4 avril 2034. Si vous comptez bien, la fin du mois est dans vingt-six jours et, parce que vous ne comptez justement pas bien, votre solde en banque affiche déjà du négatif en rouge écarlate.
Large comme le Pacifique, le découvert est tel que certains paiements ne peuvent pas être prélevés –c'est le cas de la 67e traite de la petite Ford électrique que vous vous êtes achetée à la sueur de votre crédit à la consommation (TAEG 38%) pour vous rendre au travail.
Depuis une dizaine de jours, votre auto vous envoie des signaux sonores très énervants. Avant-hier, c'est la climatisation qui s'est mise à l'arrêt. Ce matin, patatras: habillé et coiffé de près, la tête encore un peu vaporeuse et vous tenant sur le perron de votre porte, vous voyez éberlué le véhicule démarrer seul et quitter le quartier. Direction? Direction la banque, en gros: après tout, vous n'aviez qu'à payer.
Un scénario de science-fiction? Peut-être. Ou du moins pour l'instant. Car comme l'explique The Drive, Ford a déposé en 2021 un brevet, rendu public ces derniers jours, imaginant très précisément un système de la sorte.
Soit des véhicules capables de «punir» les mauvais payeurs, voire de procéder à une sorte de saisie autonome (une «repossession» ou «repo», en anglais) si les traites ne finissent pas par débouler sur les comptes de vos débiteurs.
Ford «Christine»
Il ne s'agit bien sûr que d'un brevet, pas d'un projet: la protection d'une idée, au cas où. Pourtant, Ars Technica racontait quelque chose d'assez proche il y a quelques jours: le système Car-Net de Volkswagen a initialement refusé de transmettre à un shérif de l'Illinois les coordonnées GPS d'un véhicule dans lequel pouvait se trouver un enfant enlevé, au prétexte que l'option n'avait pas été payée.
Le brevet de Ford est néanmoins d'une grande précision: s'il ne sert pas à un prochain véhicule, il fera un excellent scénario de film dystopique en milieu suburbain américain.
Comme expliqué de manière imagée un peu plus haut, un système d'avertissements est prévu, car après tout, la pitié n'est pas tout à fait absente de ce monde.

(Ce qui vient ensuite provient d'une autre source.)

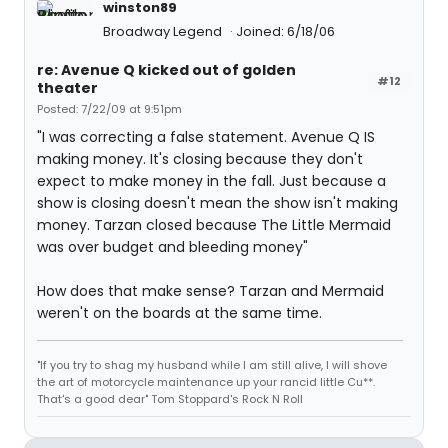
winston89
Broadway Legend
Joined: 6/18/06
re: Avenue Q kicked out of golden
#12
theater
Posted: 7/22/09 at 9:51pm
"I was correcting a false statement. Avenue Q IS
making money. It's closing because they don't
expect to make money in the fall. Just because a
show is closing doesn't mean the show isn't making
money. Tarzan closed because The Little Mermaid
was over budget and bleeding money"
How does that make sense? Tarzan and Mermaid
weren't on the boards at the same time.
"If you try to shag my husband while I am still alive, I will shove
the art of motorcycle maintenance up your rancid little Cu**.
That's a good dear" Tom Stoppard's Rock N Roll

Si ceux-ci ne sont pas suivis d'effet, donc d'un paiement, on passe au bâton. L'automobile, qui peut communiquer avec des concessions ou banques ou créditeurs via internet, peut désactiver certaines de ses options, des plus anodines (le limitateur de vitesse, le lecteur multimédia...) aux plus précieuses (la climatisation, qui sera quelque peu utile lorsqu'il fera 67°C au printemps).
Cela n'a pas suffi ou, sans doute plus probablement, ça n'a pas fait pousser de coquettes sommes d'argent dans votre compte en banque? Elle peut alors se fermer à vous, jusqu'à ce que vous finissiez par vous acquitter de la douloureuse somme.
De manière encore plus étrange, The Drive note que le brevet n'oublie pas de mentionner les cas d'urgence, en particulier celui d'une crise cardiaque ou de ses prémisses: dans ce cas, la voiture pourra s'ouvrir, mais un système de caméra s'activera pour vérifier que vous ne feignez pas l'infarctus (on vous connaît).
Et puisque, dans ce brillant futur, les automobiles seront autonomes, les créditeurs peuvent sonner le rappel s'ils estiment qu'ils ne vous doivent plus la moindre chance de vous racheter, littéralement, une conduite. Le véhicule s'en ira donc tout seul vers d'autres horizons: ce peut être une concession, les locaux d'une entreprise de recouvrement, une place de parking sécurisée ou un remorqueur qui viendra ensuite la chercher.
Du moins, si le véhicule a encore de la valeur. Car le brevet stipule clairement que si le débiteur estime que l'auto ne vaut plus un clou ou que les coûts de sa saisie dépassent ceux de son éventuelle revente, celle-ci pourra directement aller se garer à la casse, ou du moins au dépotoir. Vivement le futur.